Problem requirements ▸ Copy every line of the entries that has the string "data" in it.

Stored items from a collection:
###

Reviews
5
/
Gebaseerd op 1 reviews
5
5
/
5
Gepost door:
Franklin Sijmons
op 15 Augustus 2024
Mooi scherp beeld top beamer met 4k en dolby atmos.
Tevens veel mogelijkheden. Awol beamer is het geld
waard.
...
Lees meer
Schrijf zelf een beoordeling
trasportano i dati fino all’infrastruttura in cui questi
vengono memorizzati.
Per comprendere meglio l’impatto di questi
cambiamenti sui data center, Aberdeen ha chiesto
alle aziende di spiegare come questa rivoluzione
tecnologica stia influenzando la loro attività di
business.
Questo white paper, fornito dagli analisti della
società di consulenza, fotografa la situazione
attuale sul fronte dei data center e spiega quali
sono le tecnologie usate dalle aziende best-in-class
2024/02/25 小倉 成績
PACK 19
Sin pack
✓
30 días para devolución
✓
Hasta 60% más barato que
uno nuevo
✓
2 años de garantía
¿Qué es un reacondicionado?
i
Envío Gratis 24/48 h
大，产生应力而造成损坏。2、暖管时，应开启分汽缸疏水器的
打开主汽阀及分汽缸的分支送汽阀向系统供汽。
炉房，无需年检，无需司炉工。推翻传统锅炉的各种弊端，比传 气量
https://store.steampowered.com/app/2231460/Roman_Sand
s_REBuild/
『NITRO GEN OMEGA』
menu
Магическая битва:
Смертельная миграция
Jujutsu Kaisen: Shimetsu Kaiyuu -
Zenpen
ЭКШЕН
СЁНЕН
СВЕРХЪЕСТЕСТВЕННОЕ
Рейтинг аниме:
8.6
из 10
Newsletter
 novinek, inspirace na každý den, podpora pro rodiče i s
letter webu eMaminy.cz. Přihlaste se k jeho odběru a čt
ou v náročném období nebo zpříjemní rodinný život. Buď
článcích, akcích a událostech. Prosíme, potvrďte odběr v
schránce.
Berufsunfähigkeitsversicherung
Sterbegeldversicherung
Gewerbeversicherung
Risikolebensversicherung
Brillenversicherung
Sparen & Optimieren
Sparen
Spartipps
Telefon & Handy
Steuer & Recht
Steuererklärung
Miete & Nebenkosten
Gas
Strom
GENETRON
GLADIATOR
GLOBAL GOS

###

Response to this task ▸
cambiamenti sui data center, Aberdeen ha chiesto
attuale sul fronte dei data center e spiega quali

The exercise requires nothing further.